Though both of us are English teachers, sometimes numbers are the best way to distill an experience. So, we present our trip, by the numbers:
We headed out of Baltimore with the goal of heading to Miriam’s parents’ house for promised BBQ from Dinosaur Bar-B-Que, a local fave. We arrived there in time for late lunch, and Mariel enjoyed a bagel from La Bagel Delight, another classic Brooklyn joint.
After some excitement (it turns out that there are TWO CVS pharmacies in Fredericksburg, VA and the other one won’t give you meds if you sent it to the other other one), we excitedly had Wawa breakfast sandwiches for breakfast. If you’ve ever seen either of us in the morning in NJ, you will know that these are near and dear to our hearts.
We luxuriated in not have an 11:00 deadline to leave our lodgings, thanks to staying at Sophia’s house. We mixed last nights left over BBQ pork into scrambled eggs for breakfast and became confused about why eggs have ever been consumed any other way.
Miriam’s favorite movie is Mary Poppins. But, raised Jewish as she was, she thought the line in “Feed the Birds” was “saints and opossums” (not “saints and apostles”). This sign from our breakfast adventure to Malaprop’s Cafe and Bookstore in Asheville spoke to her deeply:
Our Airbnb host in Chattanooga left the menus of a couple of local restaurants by the door to the apartment and one of them sported a handwritten annotations that the bagels were excellent and it was right across the street. The Douglas Heights Bakery did not disappoint.

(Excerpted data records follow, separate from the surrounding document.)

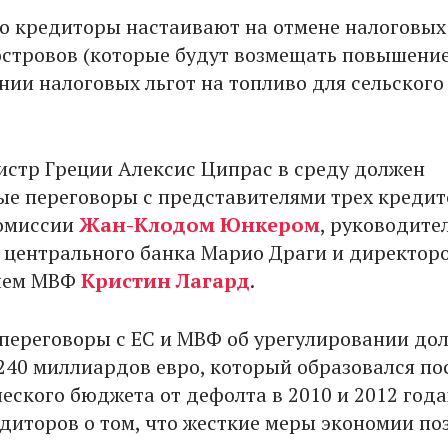
о кредиторы настаивают на отмене налоговых
островов (которые будут возмещать повышени
нии налоговых льгот на топливо для сельского
стр Греции Алексис Ципрас в среду должен
ые переговоры с представителями трех кредит
комиссии
Жан-Клодом Юнкером
, руководите
 центрального банка Марио Драги и директор
лем МВФ
Кристин Лагард
.
 переговоры с ЕС и МВФ об урегулировании до
 240 миллиардов евро, который образовался по
еского бюджета от дефолта в 2010 и 2012 года
диторов о том, что жесткие меры экономии по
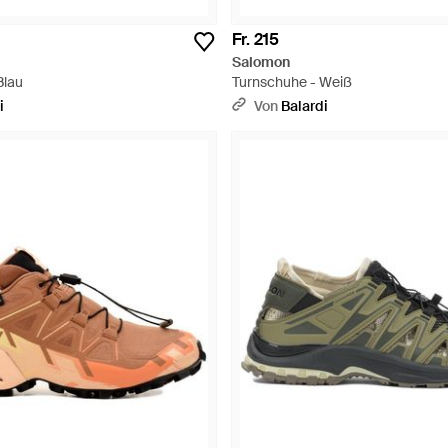
Fr. 215
Salomon
Blau
Turnschuhe - Weiß
i
Von
Balardi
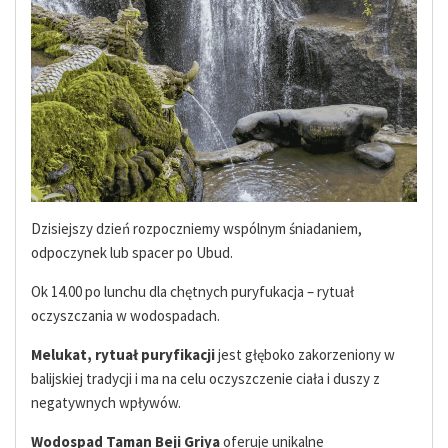
Dzisiejszy dzień rozpoczniemy wspólnym śniadaniem,
odpoczynek lub spacer po Ubud.
Ok 14.00 po lunchu dla chętnych puryfukacja – rytuał
oczyszczania w wodospadach.
Melukat, rytuał puryfikacji
jest głęboko zakorzeniony w
balijskiej tradycji i ma na celu oczyszczenie ciała i duszy z
negatywnych wpływów.
Wodospad Taman Beji Griya
oferuje unikalne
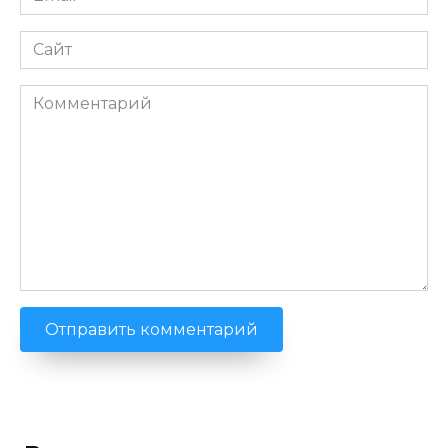
*
Сайт
Комментарий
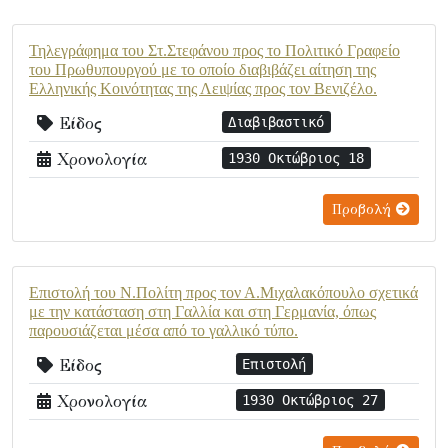
Τηλεγράφημα του Στ.Στεφάνου προς το Πολιτικό Γραφείο
του Πρωθυπουργού με το οποίο διαβιβάζει αίτηση της
Ελληνικής Κοινότητας της Λειψίας προς τον Βενιζέλο.
Είδος
Διαβιβαστικό
Χρονολογία
1930 Οκτώβριος 18
Προβολή
Επιστολή του Ν.Πολίτη προς τον Α.Μιχαλακόπουλο σχετικά
με την κατάσταση στη Γαλλία και στη Γερμανία, όπως
παρουσιάζεται μέσα από το γαλλικό τύπο.
Είδος
Επιστολή
Χρονολογία
1930 Οκτώβριος 27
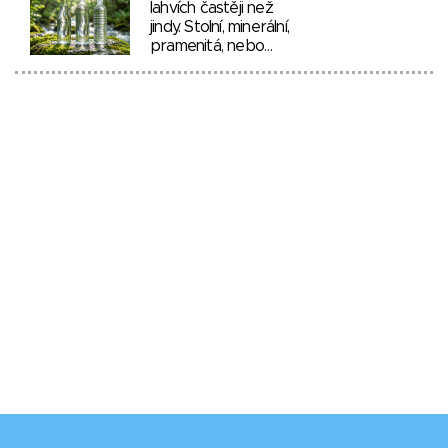
lahvích častěji než
jindy. Stolní, minerální,
pramenitá, nebo…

Day 10 began at a cafe Miriam insisted on purely because it is called Ugly Mugs. The wordplay continued when we ordered bagel sandwiches called “The King” (which was Elvis’s nickname and includes his classic combo of peanut butter, honey, and banana). We ate and caffeinated and blogged and knit and read and relaxed.
After departing Memphis, our drive to Nashville was uneventful. Miriam took a nap: Mariel even played Les Mis without hearing any protest (or, as Miriam would have it, she chose to protest by aggressively sleeping through it.).
As teachers, both of us are passionate about using literature as both mirrors and windows. Literature can reflect and clarify one’s own experiences and it can also serve as a vehicle to places and experiences wholly different than ones own. Last year, both of us taught in affluent and predominantly white school communities and we both felt the necessity of teaching literature in order to advocate for greater racial and economic justice. A stop at the National Civil Rights Museum was requisite.